====== STUDY MATERIAL ======
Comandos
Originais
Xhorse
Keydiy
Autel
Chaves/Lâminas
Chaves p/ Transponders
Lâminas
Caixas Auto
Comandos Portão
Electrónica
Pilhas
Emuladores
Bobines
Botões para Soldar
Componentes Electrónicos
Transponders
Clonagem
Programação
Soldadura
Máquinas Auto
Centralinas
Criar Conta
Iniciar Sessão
======
====== STUDY MATERIAL ======
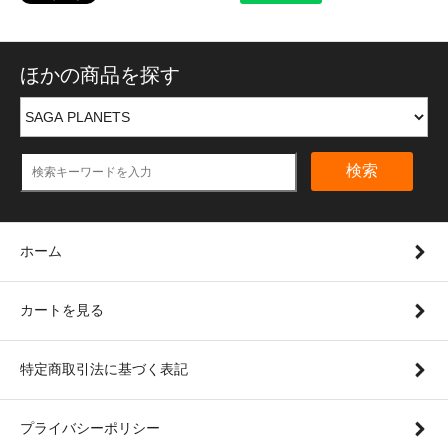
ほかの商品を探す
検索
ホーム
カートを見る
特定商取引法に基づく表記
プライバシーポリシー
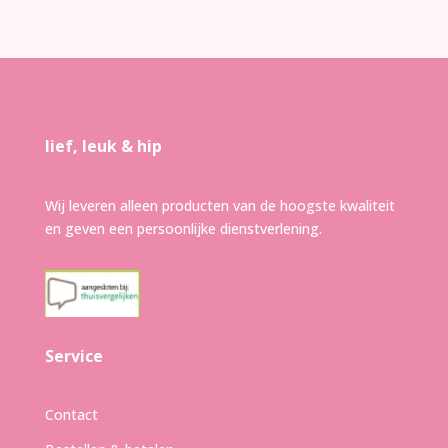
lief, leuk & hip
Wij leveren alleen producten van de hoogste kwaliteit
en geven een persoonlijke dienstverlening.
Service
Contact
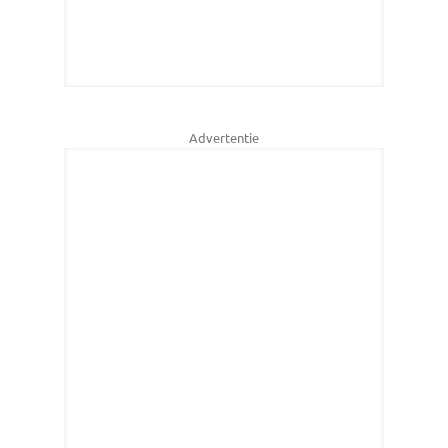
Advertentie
======
====== STUDY MATERIAL ======
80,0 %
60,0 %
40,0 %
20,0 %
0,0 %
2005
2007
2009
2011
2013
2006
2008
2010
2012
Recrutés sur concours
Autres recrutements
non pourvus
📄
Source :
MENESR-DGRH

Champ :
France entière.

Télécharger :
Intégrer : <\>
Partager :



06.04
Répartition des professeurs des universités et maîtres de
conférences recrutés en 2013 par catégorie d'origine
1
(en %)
======
WHAT THE TASK REQUIRES —
The answer must consist of every line from the data that contains the word "Chaves".

WRITTEN RESPONSE —
Chaves/Lâminas
Chaves p/ Transponders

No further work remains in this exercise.